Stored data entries
==*==

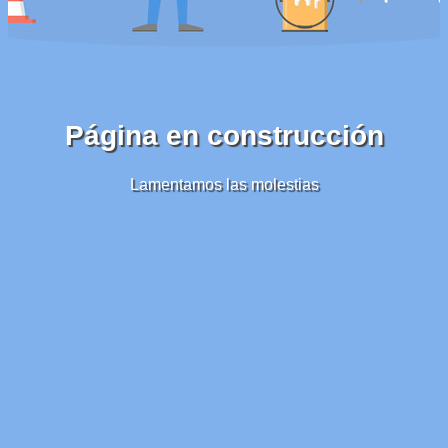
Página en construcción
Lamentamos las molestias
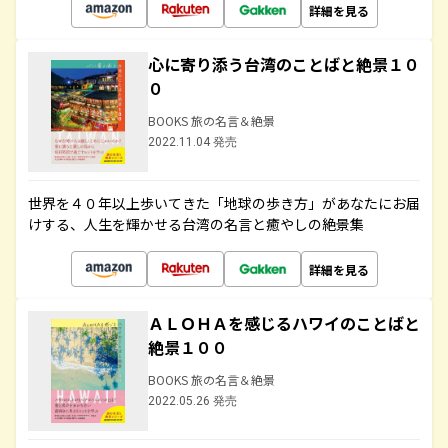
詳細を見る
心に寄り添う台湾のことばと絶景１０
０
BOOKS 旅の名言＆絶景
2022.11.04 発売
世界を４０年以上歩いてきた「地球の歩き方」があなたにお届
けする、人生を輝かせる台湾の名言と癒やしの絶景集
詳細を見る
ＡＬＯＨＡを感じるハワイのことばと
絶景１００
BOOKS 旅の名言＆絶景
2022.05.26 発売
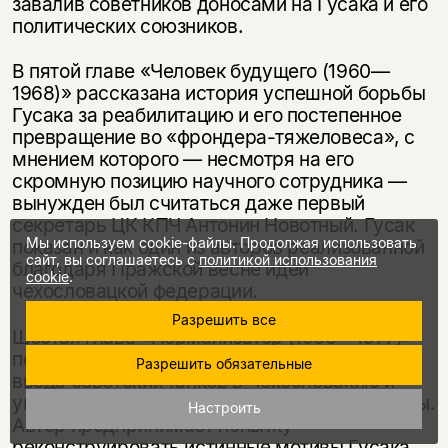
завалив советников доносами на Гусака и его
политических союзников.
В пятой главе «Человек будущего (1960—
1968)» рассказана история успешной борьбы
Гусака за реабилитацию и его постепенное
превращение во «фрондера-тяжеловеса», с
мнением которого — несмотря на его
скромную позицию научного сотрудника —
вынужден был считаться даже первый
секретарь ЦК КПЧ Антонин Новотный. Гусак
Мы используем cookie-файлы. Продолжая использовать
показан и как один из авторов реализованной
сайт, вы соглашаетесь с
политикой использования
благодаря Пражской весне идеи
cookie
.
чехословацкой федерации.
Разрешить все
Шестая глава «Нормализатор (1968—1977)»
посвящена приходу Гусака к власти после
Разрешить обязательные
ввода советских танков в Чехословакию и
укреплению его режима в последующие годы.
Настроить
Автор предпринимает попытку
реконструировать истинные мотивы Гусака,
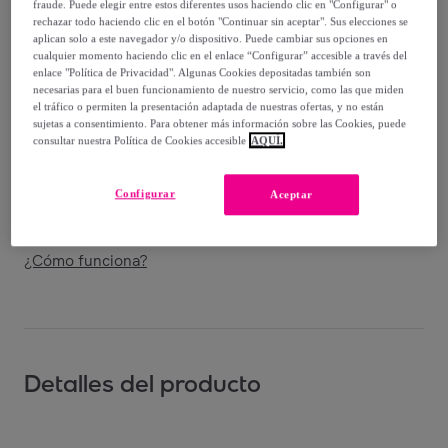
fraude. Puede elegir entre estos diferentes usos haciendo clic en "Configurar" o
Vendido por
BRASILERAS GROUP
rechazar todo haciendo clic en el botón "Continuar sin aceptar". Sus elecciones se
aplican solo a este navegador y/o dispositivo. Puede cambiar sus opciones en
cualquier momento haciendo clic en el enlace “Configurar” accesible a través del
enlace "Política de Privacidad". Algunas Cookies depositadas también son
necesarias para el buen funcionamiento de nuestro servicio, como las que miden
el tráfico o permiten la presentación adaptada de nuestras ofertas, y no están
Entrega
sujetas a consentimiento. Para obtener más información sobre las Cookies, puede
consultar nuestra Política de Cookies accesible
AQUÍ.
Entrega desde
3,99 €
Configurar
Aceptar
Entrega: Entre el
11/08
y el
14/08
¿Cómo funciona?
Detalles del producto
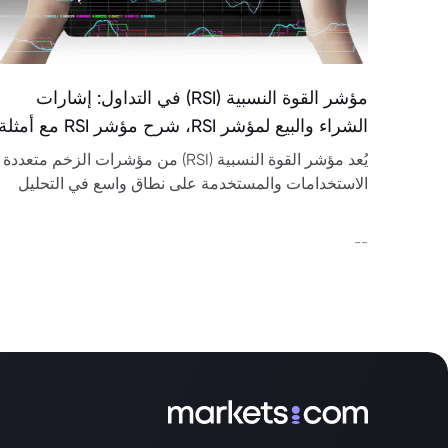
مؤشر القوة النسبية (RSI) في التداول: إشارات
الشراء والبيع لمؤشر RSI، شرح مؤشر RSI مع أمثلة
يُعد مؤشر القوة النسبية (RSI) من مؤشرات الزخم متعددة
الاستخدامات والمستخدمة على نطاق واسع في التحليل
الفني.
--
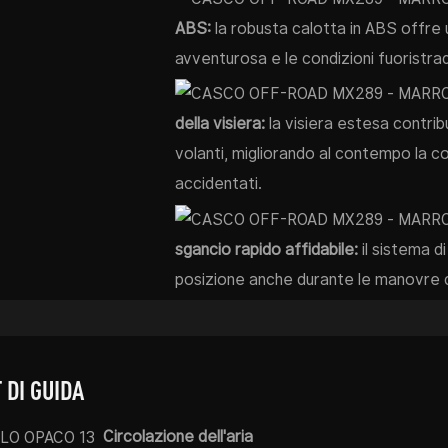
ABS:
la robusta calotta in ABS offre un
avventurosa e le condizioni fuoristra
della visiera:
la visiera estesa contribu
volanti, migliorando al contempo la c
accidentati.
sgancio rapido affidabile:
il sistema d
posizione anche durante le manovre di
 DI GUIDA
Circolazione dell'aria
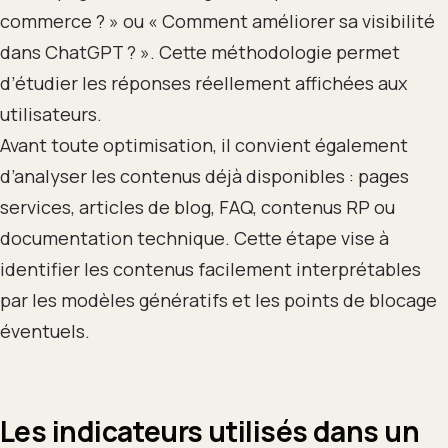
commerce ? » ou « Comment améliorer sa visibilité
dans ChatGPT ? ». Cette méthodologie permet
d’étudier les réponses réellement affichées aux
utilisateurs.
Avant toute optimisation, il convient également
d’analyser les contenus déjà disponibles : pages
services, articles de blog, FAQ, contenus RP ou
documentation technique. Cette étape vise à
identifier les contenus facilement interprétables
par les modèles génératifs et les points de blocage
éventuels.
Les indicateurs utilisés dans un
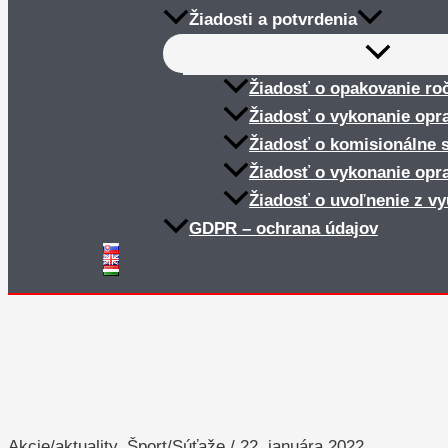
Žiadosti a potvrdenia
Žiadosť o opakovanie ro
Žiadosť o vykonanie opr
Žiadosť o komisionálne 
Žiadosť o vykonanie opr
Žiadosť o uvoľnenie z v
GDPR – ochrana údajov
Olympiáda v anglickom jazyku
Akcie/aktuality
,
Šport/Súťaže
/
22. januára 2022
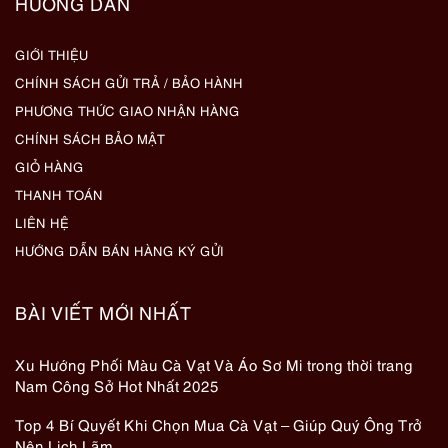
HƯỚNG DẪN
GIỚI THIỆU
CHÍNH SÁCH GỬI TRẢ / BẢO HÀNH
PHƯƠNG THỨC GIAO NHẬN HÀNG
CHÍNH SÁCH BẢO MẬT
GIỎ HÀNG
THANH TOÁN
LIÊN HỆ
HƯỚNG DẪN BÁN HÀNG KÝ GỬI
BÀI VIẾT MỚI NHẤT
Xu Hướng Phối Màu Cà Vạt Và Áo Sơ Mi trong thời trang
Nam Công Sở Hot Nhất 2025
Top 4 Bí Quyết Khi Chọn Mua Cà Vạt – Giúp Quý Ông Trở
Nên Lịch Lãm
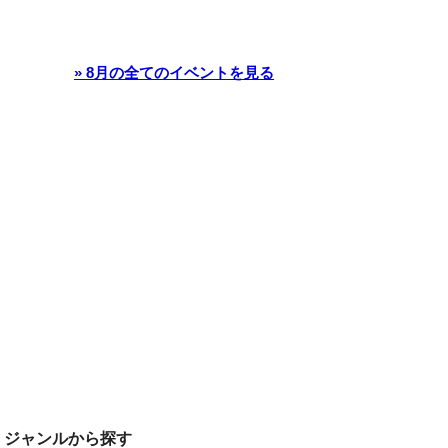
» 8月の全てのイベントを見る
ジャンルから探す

==*==

▶ _PROBLEM TO WORK ON_: An exact repetition of all the records above is required, excluding the pictures.

▶ _ANSWER BOX_:
Página en construcción
Lamentamos las molestias
詳細を見る
心に寄り添う台湾のことばと絶景１０
０
BOOKS 旅の名言＆絶景
2022.11.04 発売
世界を４０年以上歩いてきた「地球の歩き方」があなたにお届
けする、人生を輝かせる台湾の名言と癒やしの絶景集
詳細を見る
ＡＬＯＨＡを感じるハワイのことばと
絶景１００
BOOKS 旅の名言＆絶景
2022.05.26 発売
завалив советников доносами на Гусака и его
политических союзников.
В пятой главе «Человек будущего (1960—
1968)» рассказана история успешной борьбы
Гусака за реабилитацию и его постепенное
превращение во «фрондера-тяжеловеса», с
мнением которого — несмотря на его
скромную позицию научного сотрудника —
вынужден был считаться даже первый
секретарь ЦК КПЧ Антонин Новотный. Гусак
Мы используем cookie-файлы. Продолжая использовать
показан и как один из авторов реализованной
сайт, вы соглашаетесь с
политикой использования
благодаря Пражской весне идеи
cookie
.
чехословацкой федерации.
Разрешить все
Шестая глава «Нормализатор (1968—1977)»
посвящена приходу Гусака к власти после
Разрешить обязательные
ввода советских танков в Чехословакию и
укреплению его режима в последующие годы.
Настроить
Автор предпринимает попытку
реконструировать истинные мотивы Гусака,
fraude. Puede elegir entre estos diferentes usos haciendo clic en "Configurar" o
Vendido por
BRASILERAS GROUP
rechazar todo haciendo clic en el botón "Continuar sin aceptar". Sus elecciones se
aplican solo a este navegador y/o dispositivo. Puede cambiar sus opciones en
cualquier momento haciendo clic en el enlace “Configurar” accesible a través del
enlace "Política de Privacidad". Algunas Cookies depositadas también son
necesarias para el buen funcionamiento de nuestro servicio, como las que miden
el tráfico o permiten la presentación adaptada de nuestras ofertas, y no están
Entrega
sujetas a consentimiento. Para obtener más información sobre las Cookies, puede
consultar nuestra Política de Cookies accesible
AQUÍ.
Entrega desde
3,99 €
Configurar
Aceptar
Entrega: Entre el
11/08
y el
14/08
¿Cómo funciona?
Detalles del producto
مؤشر القوة النسبية (RSI) في التداول: إشارات
الشراء والبيع لمؤشر RSI، شرح مؤشر RSI مع أمثلة
يُعد مؤشر القوة النسبية (RSI) من مؤشرات الزخم متعددة
الاستخدامات والمستخدمة على نطاق واسع في التحليل
الفني.
--
ABS:
la robusta calotta in ABS offre un
avventurosa e le condizioni fuoristra
della visiera:
la visiera estesa contribu
volanti, migliorando al contempo la c
accidentati.
sgancio rapido affidabile:
il sistema d
posizione anche durante le manovre di
 DI GUIDA
Circolazione dell'aria
commerce ? » ou « Comment améliorer sa visibilité
dans ChatGPT ? ». Cette méthodologie permet
d’étudier les réponses réellement affichées aux
utilisateurs.
Avant toute optimisation, il convient également
d’analyser les contenus déjà disponibles : pages
services, articles de blog, FAQ, contenus RP ou
documentation technique. Cette étape vise à
identifier les contenus facilement interprétables
par les modèles génératifs et les points de blocage
éventuels.
Les indicateurs utilisés dans un
Žiadosti a potvrdenia
Žiadosť o opakovanie ro
Žiadosť o vykonanie opr
Žiadosť o komisionálne 
Žiadosť o vykonanie opr
Žiadosť o uvoľnenie z v
GDPR – ochrana údajov
Olympiáda v anglickom jazyku
Akcie/aktuality
,
Šport/Súťaže
/
22. januára 2022
HƯỚNG DẪN
GIỚI THIỆU
CHÍNH SÁCH GỬI TRẢ / BẢO HÀNH
PHƯƠNG THỨC GIAO NHẬN HÀNG
CHÍNH SÁCH BẢO MẬT
GIỎ HÀNG
THANH TOÁN
LIÊN HỆ
HƯỚNG DẪN BÁN HÀNG KÝ GỬI
BÀI VIẾT MỚI NHẤT
Xu Hướng Phối Màu Cà Vạt Và Áo Sơ Mi trong thời trang
Nam Công Sở Hot Nhất 2025
Top 4 Bí Quyết Khi Chọn Mua Cà Vạt – Giúp Quý Ông Trở
Nên Lịch Lãm
» 8月の全てのイベントを見る
ジャンルから探す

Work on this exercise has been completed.